# Sig Sauer Auto Pistols Final Test Quiz Questions - P210/P220 Series



## hoppy70 (Apr 30, 2012)

*Sig Sauer Auto Pistols Final Test Quiz Questions - P210/P220 Series*

I am semi-retired and I am taking a self-passed and self-taught Armorers course on Sig Sauer Auto Pistols. I hope to become a part-time light Gunsmith in the future.

There are over 60 quiz questions covering this firearm and I have answered most of them. During my study and research I am having some problems related to some of the following quiz questions. Either I am not sure of the correct answer or I have conflicting answers.
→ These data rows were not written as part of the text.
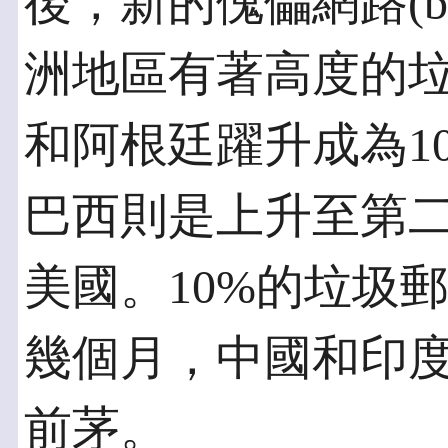
後，新的傀儡網路(bo
洲地區有著高度的
和阿根廷躍升成為1
巴西則是上升至第
美國。10%的垃圾
幾個月，中國和印
前茅。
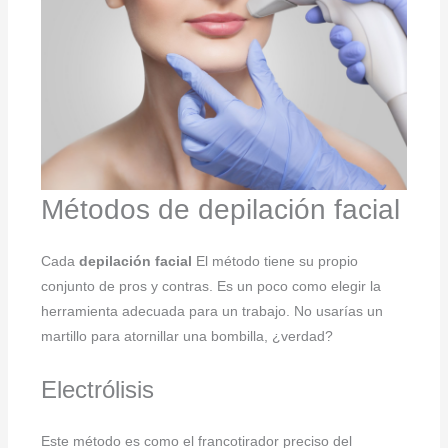
Métodos de depilación facial
Cada
depilación facial
El método tiene su propio
conjunto de pros y contras. Es un poco como elegir la
herramienta adecuada para un trabajo. No usarías un
martillo para atornillar una bombilla, ¿verdad?
Electrólisis
Este método es como el francotirador preciso del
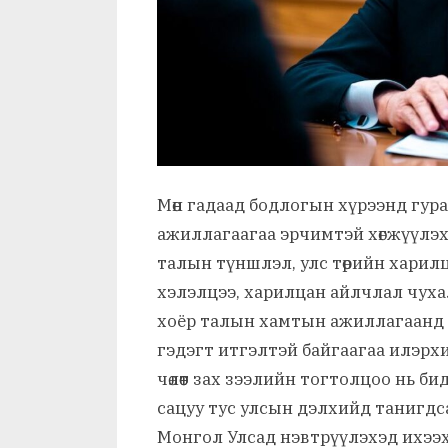
Мөн гадаад бодлогын хүрээнд гур
ажиллагаагаа эрчимтэй хөгжүүлэ
талын түншлэл, улс төрийн харилц
хэлэлцээ, харилцан айлчлал чуха
хоёр талын хамтын ажиллагаанд ш
гэдэгт итгэлтэй байгаагаа илэрх
чөлөөт зах зээлийн тогтолцоо нь 
сацуу тус улсын дэлхийд танигдса
Монгол Улсад нэвтрүүлэхэд ихээхэ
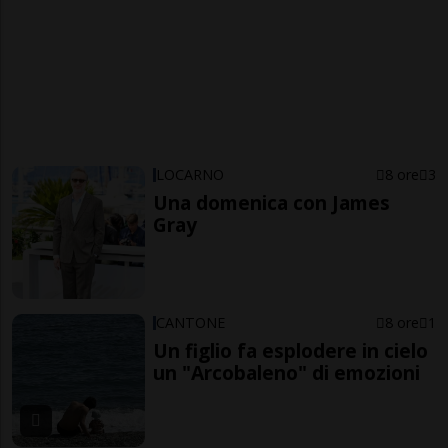
LOCARNO
8 ore
3
Una domenica con James
Gray
CANTONE
8 ore
1
Un figlio fa esplodere in cielo
un "Arcobaleno" di emozioni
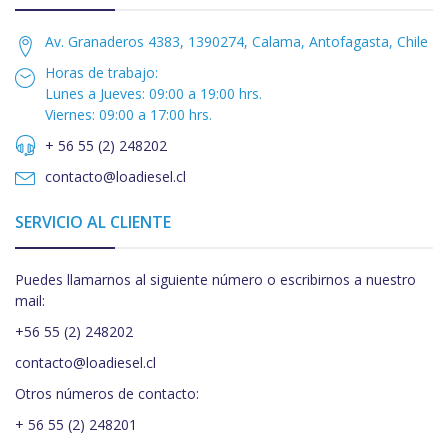
Av. Granaderos 4383, 1390274, Calama, Antofagasta, Chile
Horas de trabajo:
Lunes a Jueves: 09:00 a 19:00 hrs.
Viernes: 09:00 a 17:00 hrs.
+ 56 55 (2) 248202
contacto@loadiesel.cl
SERVICIO AL CLIENTE
Puedes llamarnos al siguiente número o escribirnos a nuestro
mail:
+56 55 (2) 248202
contacto@loadiesel.cl
Otros números de contacto:
+ 56 55 (2) 248201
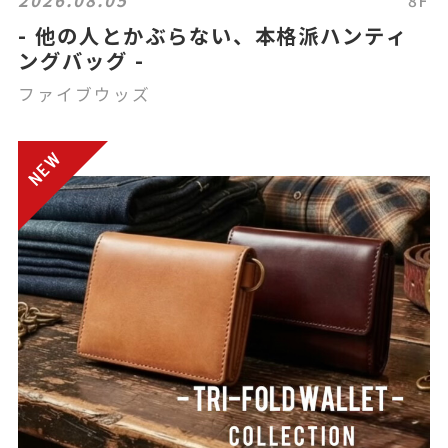
2026.08.05
8F
- 他の人とかぶらない、本格派ハンティ
ングバッグ -
ファイブウッズ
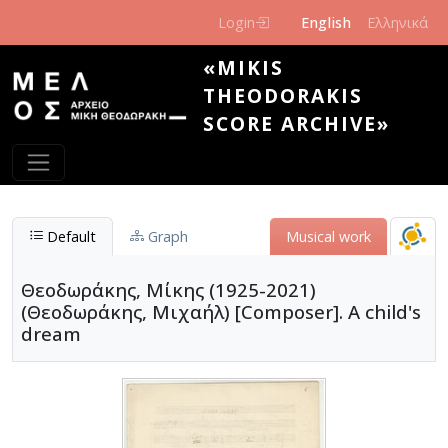
Skip to main content
Login
English
Ελληνικά
«MIKIS
THEODORAKIS
SCORE ARCHIVE»
Default
Graph
Musical work
Θεοδωράκης, Μίκης (1925-2021)
(Θεοδωράκης, Μιχαήλ) [Composer]. A child's
dream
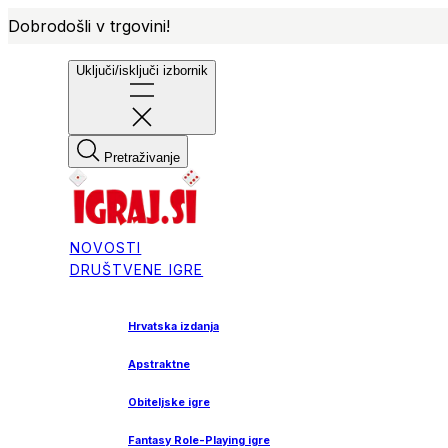
Dobrodošli v trgovini!
Uključi/isključi izbornik
Pretraživanje
NOVOSTI
DRUŠTVENE IGRE
Hrvatska izdanja
Apstraktne
Obiteljske igre
Fantasy Role-Playing igre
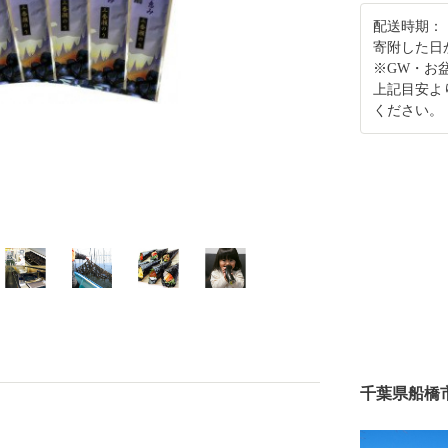
配送時期：
寄附した日
※GW・お
上記目安よ
ください。
千葉県船橋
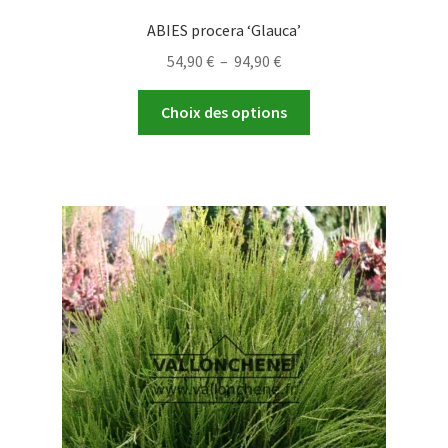
ABIES procera ‘Glauca’
Plage
54,90
€
–
94,90
€
de
Ce
prix :
Choix des options
produit
54,90 €
a
à
plusieurs
94,90 €
variations.
Les
options
peuvent
être
choisies
sur
la
page
du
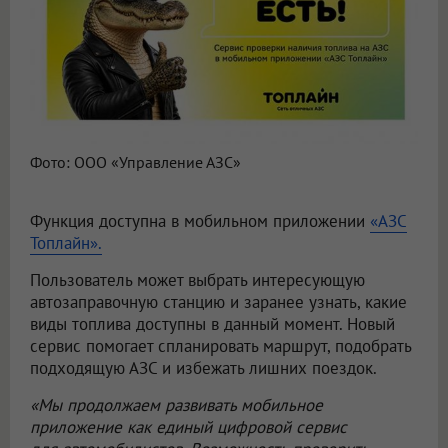
Фото: ООО «Управление АЗС»
Функция доступна в мобильном приложении
«АЗС
Топлайн».
Пользователь может выбрать интересующую
автозаправочную станцию и заранее узнать, какие
виды топлива доступны в данный момент. Новый
сервис помогает спланировать маршрут, подобрать
подходящую АЗС и избежать лишних поездок.
«Мы продолжаем развивать мобильное
приложение как единый цифровой сервис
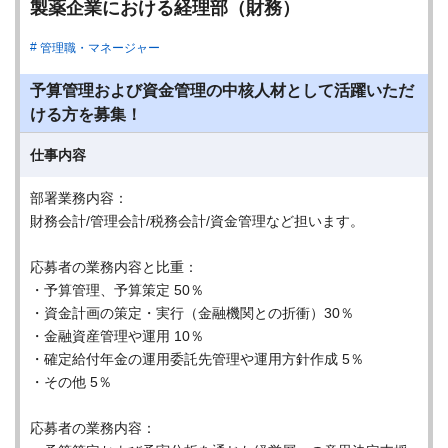
製薬企業における経理部（財務）
管理職・マネージャー
予算管理および資金管理の中核人材として活躍いただ
ける方を募集！
仕事内容
部署業務内容：
財務会計/管理会計/税務会計/資金管理など担います。
応募者の業務内容と比重：
・予算管理、予算策定 50％
・資金計画の策定・実行（金融機関との折衝）30％
・金融資産管理や運用 10％
・確定給付年金の運用委託先管理や運用方針作成 5％
・その他 5％
応募者の業務内容：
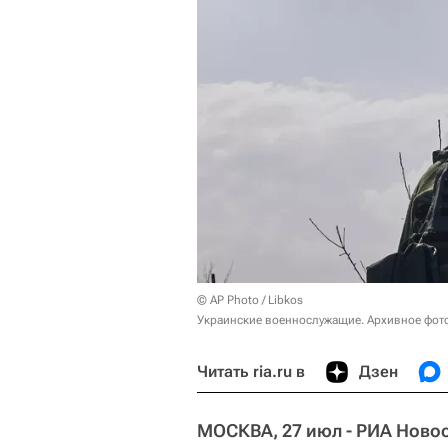
© AP Photo / Libkos
Украинские военнослужащие. Архивное фот
Читать ria.ru в
Дзен
МОСКВА, 27 июл - РИА Новос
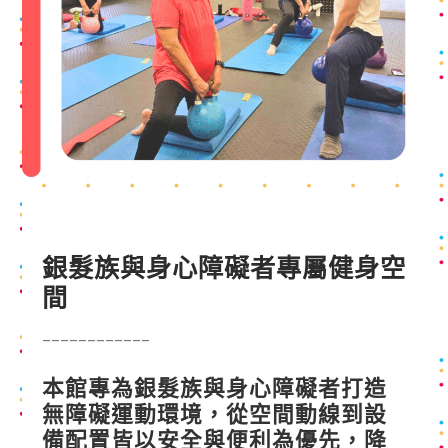
銀髮族與身心障礙者
專屬健身空
間
____________
本館專為銀髮族與身心障礙者打造
無障礙運動環境，從空間動線到設
備配置皆以安全與便利為優先，降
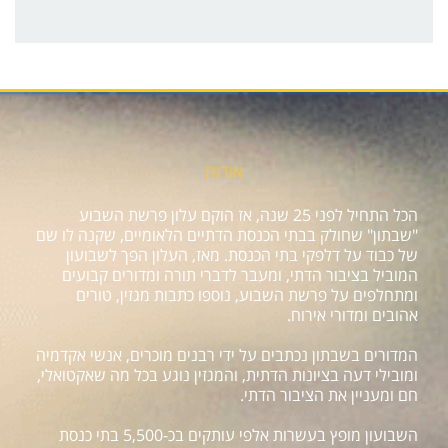
אודות
הכל התחיל לפני 25 שנה, אז הוקם עלון פרשת השבוע
"שבתון" שחולק בבתי הכנסת הדתיים הלאומיים, שקנה לו שם
של כבוד על דלפקי בתי הכנסת. מאז, העלון הפך לשבועון
המוביל בציבור הדתי, ומעבר לדברי תורה ומדורים קבועים
ומתחלפים על פרשת השבוע, נוספו כתבות מגזין, טורים
אהובים ומדורי אירוח.
המדורים בשבתון נכתבים על ידי רבנים מוכרים, אנשי אקדמיה
ומובילי דעה בציונות הדתית, והמגזין נוגע בכל מה שאקטואלי,
חם ומעניין את הציבור הדתי.
השבועון מופץ בעשרות אלפי עותקים בכ-5,500 בתי כנסת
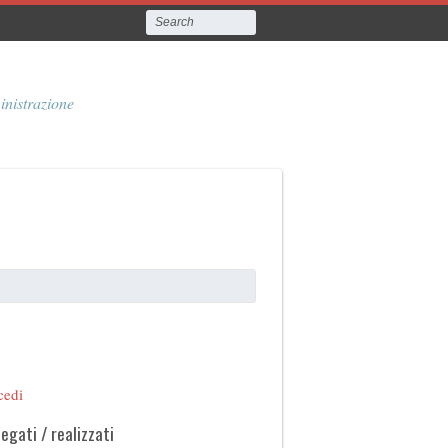
inistrazione
cedi
legati / realizzati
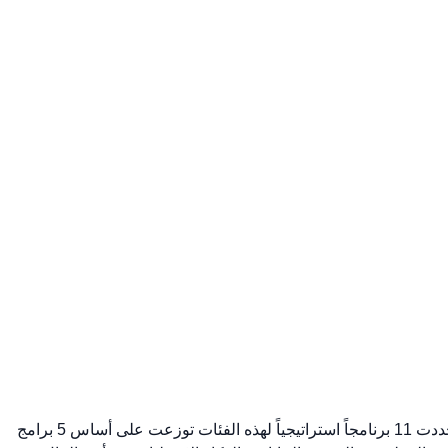
وضعت الاستراتيجية الوطنية لقطاع التأمين أهدافاً تستهدف فئات أصحاب المصالح المختلفة (السكان- الشركات- قطاع التأمين- الحكومة)، و حددت 11 برنامجاً استراتيجياً لهذه الفئات توزعت على أساس 5 برامج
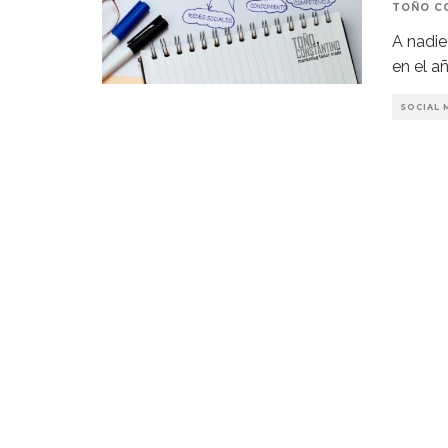
TOÑO C
A nadie
en el a
SOCIAL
*Can you help me determine the correct answers for these few final 5 quiz questions? Please coorect my wrong answers!*

Thanks for your help.

Note #18. What is the difference in the American and European style magazine catches? 
a)	There is no difference 
b)	The European magazine catch moves from right to left 
c)	The American magazine catch is located on the bottom of the magazine 
d)	None of the above 

Note# 19. The main difference in early and later Sig pistols is in the slide. What is this difference? 
a)	The slide contains a breech block (insert) and inner and outer roll pins 
b)	The firing pin is hexagonal 
c)	There is no firing pin block safety 
d)	All of the above

Note #20. Which of the following should an extractor should be able to do? 
a)	The extractor should be pushed slightly out to the right when a cartridge slides into place 
b)	It should be able to hold the extracted case up in the slide face 
c)	It should be able to snap over a rim of a cartridge 
d)	It should be able to leap a tall building in a single bound 
e)	a and c 
f)	a and b 
g)	band c 
h)	a, band c 

Note #21. You should always use new roll pins when reassembling the breech block (insert) into the slide if the firearm will be used for defensive/offensive purposes. - True or False

Note #22. The extractor spring and the extractor pin (or plunger) must go in after the extractor is installed in the slide. - True or False


----------